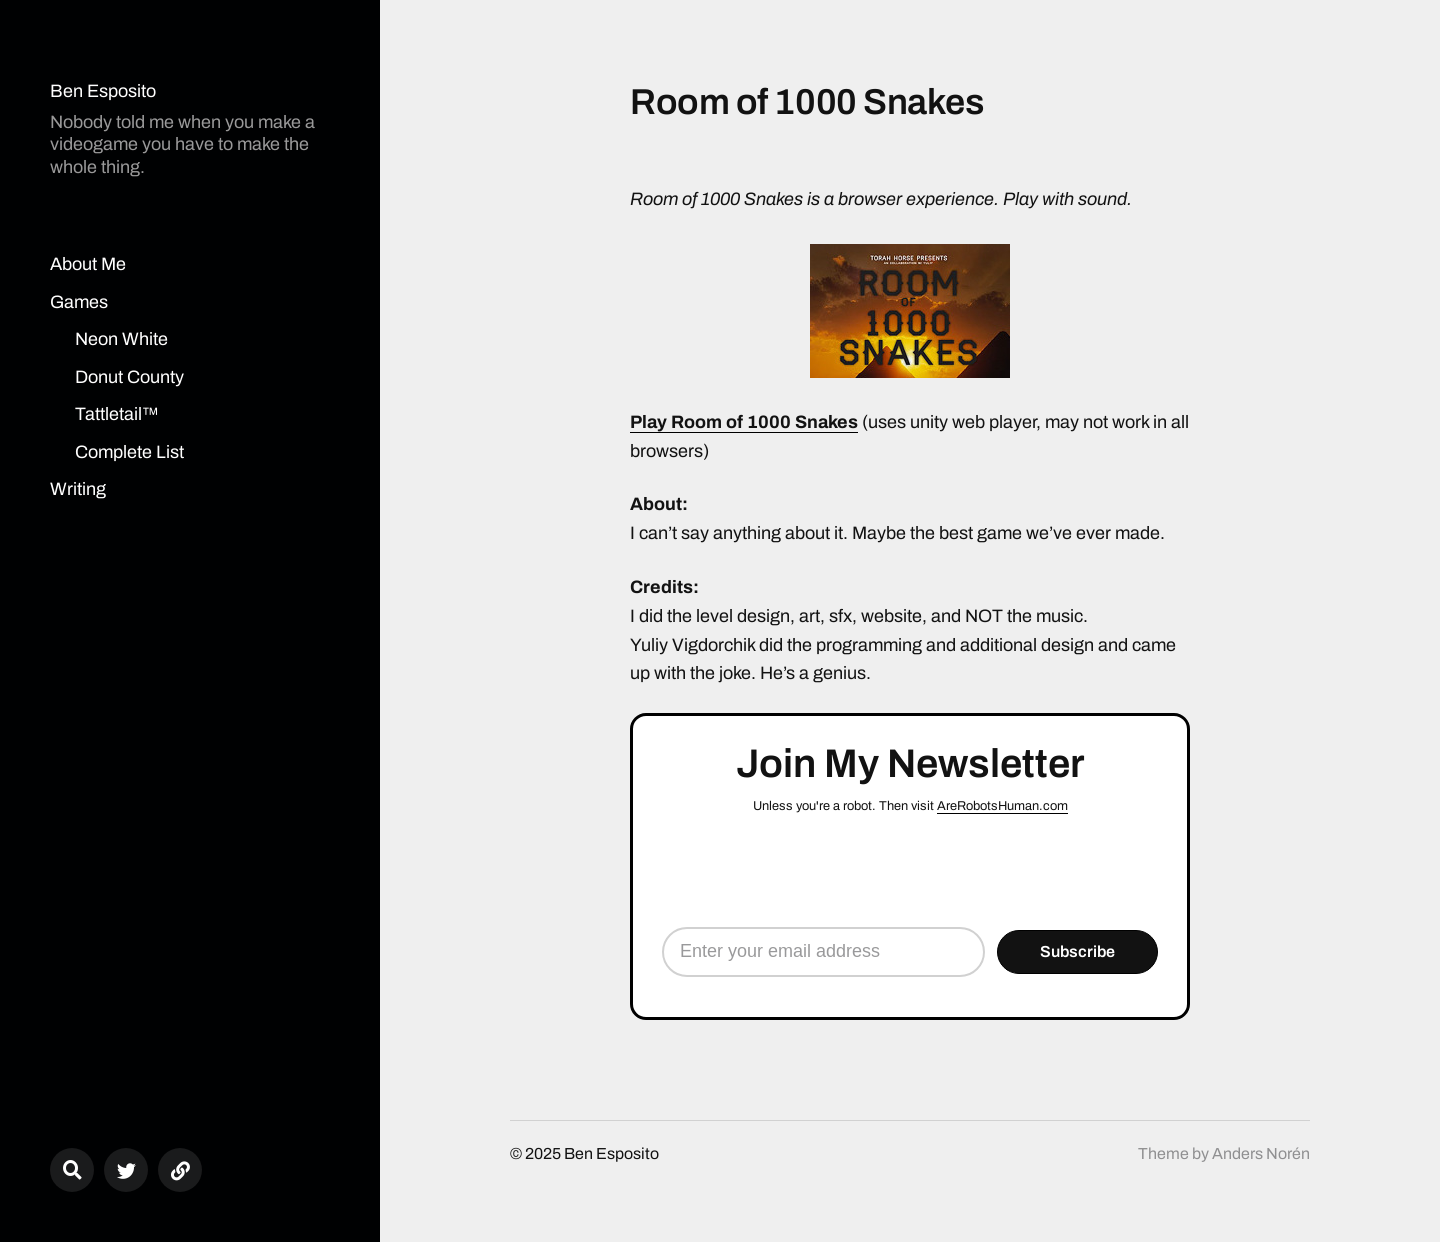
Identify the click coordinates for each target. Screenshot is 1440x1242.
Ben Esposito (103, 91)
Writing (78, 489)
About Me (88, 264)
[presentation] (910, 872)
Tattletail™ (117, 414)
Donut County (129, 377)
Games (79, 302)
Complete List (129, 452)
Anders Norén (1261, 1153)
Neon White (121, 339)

##########

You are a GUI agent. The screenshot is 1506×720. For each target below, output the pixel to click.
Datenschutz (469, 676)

##########

**About this task**
For this task, write out exactly the lines of the entries above, starting at the line with "Identify the click" and ending at the line with "Neon White (121, 339)", both included, and no others.

**Output for this task**
Identify the click coordinates for each target. Screenshot is 1440x1242.
Ben Esposito (103, 91)
Writing (78, 489)
About Me (88, 264)
[presentation] (910, 872)
Tattletail™ (117, 414)
Donut County (129, 377)
Games (79, 302)
Complete List (129, 452)
Anders Norén (1261, 1153)
Neon White (121, 339)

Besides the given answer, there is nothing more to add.